Thanks and great work on the forum guys. 
Ben.


----------



## bubby1987 (Jun 6, 2011)

can no one help us out with this?


----------



## Joppa (Sep 7, 2009)

bubby1987 said:


> Hi guys,
> have to say your forum here is very impressive.. but i feel i needed to join and write on here to get the answers i need, really hoping someone can help out.
> 
> my fiance applied for the fiance visa to the UK in march, and in may it was denied through lack of information on salary and living arrangements. After sending through the appeal on the 15th or so of May to the First tier tribunal, I got a letter back on the 25th of May saying the appeal was open. I know that the supporting documents have now been sent to new york for the ECO to review the decision, but we are getting worried about how long this will take?
> ...


Appeal with UKBA at the consulate level (called administrative review, not a formal appeal heard in UK) is usually done within a matter of weeks. But if you have appealed to the First Tier Tribunal, it can take months, and UKBA in US has no control over the timeframe. You normally have a choice between adm review and full appeal.
See https://www.visainfoservices.com/Pages/Content.aspx?Tag=Appeals_PAGE

If it was over lack of certain documents etc, you should have gone for administrative review with submission of required evidence, which could have been sorted by now.


----------



## bubby1987 (Jun 6, 2011)

Joppa said:


> Appeal with UKBA at the consulate level (called administrative review, not a formal appeal heard in UK) is usually done within a matter of weeks. But if you have appealed to the First Tier Tribunal, it can take months, and UKBA in US has no control over the timeframe. You normally have a choice between adm review and full appeal.
> 
> 
> If it was over lack of certain documents etc, you should have gone for administrative review with submission of required evidence, which could have been sorted by now.


i have found the whole process entirely confusing and daunting to be honest, i really didn't think it would be this cryptic.
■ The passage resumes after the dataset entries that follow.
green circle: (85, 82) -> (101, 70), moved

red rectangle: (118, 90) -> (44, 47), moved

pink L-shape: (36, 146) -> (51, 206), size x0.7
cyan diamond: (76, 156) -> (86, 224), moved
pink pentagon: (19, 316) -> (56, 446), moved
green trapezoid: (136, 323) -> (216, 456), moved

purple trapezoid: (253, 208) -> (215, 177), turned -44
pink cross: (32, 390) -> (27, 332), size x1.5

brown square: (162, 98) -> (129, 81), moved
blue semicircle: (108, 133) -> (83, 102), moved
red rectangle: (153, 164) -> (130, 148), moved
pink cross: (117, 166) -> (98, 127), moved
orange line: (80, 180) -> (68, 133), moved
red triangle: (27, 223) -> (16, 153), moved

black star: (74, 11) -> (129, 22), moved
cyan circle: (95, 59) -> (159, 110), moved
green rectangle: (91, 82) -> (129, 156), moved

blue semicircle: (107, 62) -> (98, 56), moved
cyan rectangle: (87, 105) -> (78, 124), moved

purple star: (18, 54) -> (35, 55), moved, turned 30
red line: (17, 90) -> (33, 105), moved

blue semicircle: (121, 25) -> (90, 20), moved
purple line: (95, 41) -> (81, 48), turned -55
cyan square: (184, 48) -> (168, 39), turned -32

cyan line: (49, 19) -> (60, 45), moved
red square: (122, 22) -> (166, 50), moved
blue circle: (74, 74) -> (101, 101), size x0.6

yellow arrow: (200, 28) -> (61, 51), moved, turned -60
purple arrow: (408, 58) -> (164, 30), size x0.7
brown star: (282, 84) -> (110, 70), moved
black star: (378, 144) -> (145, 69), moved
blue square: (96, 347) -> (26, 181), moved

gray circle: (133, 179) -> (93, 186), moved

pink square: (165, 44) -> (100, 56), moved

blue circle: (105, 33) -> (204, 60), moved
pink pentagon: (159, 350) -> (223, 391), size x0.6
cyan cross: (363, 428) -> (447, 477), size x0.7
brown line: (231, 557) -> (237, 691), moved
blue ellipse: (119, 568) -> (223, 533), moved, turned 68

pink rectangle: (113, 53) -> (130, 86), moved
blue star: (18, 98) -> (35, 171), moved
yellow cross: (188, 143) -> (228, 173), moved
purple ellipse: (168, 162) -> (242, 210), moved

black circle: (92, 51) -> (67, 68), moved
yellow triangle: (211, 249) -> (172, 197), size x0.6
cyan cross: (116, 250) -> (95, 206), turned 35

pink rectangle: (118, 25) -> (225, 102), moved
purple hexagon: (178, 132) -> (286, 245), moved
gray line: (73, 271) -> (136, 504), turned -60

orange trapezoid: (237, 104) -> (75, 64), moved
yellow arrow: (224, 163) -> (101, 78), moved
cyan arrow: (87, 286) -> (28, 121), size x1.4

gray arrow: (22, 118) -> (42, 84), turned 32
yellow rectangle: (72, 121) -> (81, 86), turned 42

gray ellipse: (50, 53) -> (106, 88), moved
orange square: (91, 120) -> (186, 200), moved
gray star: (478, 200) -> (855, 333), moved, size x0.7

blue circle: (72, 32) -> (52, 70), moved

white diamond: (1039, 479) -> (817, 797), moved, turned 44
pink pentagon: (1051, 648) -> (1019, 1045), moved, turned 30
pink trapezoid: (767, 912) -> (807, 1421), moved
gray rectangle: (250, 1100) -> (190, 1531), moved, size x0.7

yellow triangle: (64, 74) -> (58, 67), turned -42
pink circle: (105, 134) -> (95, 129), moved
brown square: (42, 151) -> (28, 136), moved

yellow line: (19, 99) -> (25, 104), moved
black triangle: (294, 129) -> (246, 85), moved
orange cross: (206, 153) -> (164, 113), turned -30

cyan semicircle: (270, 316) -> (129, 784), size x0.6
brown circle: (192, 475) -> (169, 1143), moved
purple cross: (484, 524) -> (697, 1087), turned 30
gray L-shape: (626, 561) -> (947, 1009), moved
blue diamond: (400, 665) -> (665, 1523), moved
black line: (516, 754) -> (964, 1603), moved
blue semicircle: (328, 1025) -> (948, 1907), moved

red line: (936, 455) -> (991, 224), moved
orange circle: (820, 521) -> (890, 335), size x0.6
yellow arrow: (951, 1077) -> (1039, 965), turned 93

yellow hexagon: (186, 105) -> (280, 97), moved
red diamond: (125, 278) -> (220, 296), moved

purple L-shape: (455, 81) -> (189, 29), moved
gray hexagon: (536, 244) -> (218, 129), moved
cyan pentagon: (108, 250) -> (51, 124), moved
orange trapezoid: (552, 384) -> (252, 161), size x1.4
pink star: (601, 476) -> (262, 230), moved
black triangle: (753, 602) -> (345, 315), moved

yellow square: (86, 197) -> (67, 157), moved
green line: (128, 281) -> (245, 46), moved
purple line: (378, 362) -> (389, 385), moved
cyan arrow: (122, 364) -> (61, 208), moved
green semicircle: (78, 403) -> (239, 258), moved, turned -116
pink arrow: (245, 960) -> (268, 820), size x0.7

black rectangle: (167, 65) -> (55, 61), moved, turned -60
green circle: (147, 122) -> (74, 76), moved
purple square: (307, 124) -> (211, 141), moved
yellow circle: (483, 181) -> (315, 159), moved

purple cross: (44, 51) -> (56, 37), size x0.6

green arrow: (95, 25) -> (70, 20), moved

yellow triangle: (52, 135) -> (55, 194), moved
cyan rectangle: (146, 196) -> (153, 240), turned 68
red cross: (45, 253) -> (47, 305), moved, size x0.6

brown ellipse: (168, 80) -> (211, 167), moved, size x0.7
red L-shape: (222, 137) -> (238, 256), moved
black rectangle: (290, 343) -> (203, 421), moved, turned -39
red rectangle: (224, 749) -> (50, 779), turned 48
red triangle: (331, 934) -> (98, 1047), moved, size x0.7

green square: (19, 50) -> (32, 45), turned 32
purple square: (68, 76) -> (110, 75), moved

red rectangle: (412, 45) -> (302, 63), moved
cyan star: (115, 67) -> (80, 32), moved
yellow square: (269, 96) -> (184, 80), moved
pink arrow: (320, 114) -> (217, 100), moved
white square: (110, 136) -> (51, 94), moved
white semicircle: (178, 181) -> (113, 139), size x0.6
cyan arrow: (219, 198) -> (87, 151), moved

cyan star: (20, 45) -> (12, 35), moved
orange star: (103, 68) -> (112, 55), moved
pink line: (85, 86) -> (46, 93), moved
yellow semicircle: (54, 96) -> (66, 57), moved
I was under the impression from the people i spoke to, that if we went to appeal, the administrative review would be performed first... which is what i thought they were doing by sending the documents through to the ECO. 
I did appeal to the first tier tribunal, but they have already written me to tell me that the appeal is open and that the documents have been sent to the ECO in new york for review. however, they don't give us any details of how to check progress or timeframes until the 5th of october when they will tell us where the appeal will go from there.. and i don't want to go to appeal, i just want it to be reviewed and overturned, and it really should be as we meet all the criteria. 

All of it has just got to me to be perfectly honest. i'm drained and disheartened and doubting the process more and more with every day that passes without word. i'm sure you have all been here before. 

Thanks.


----------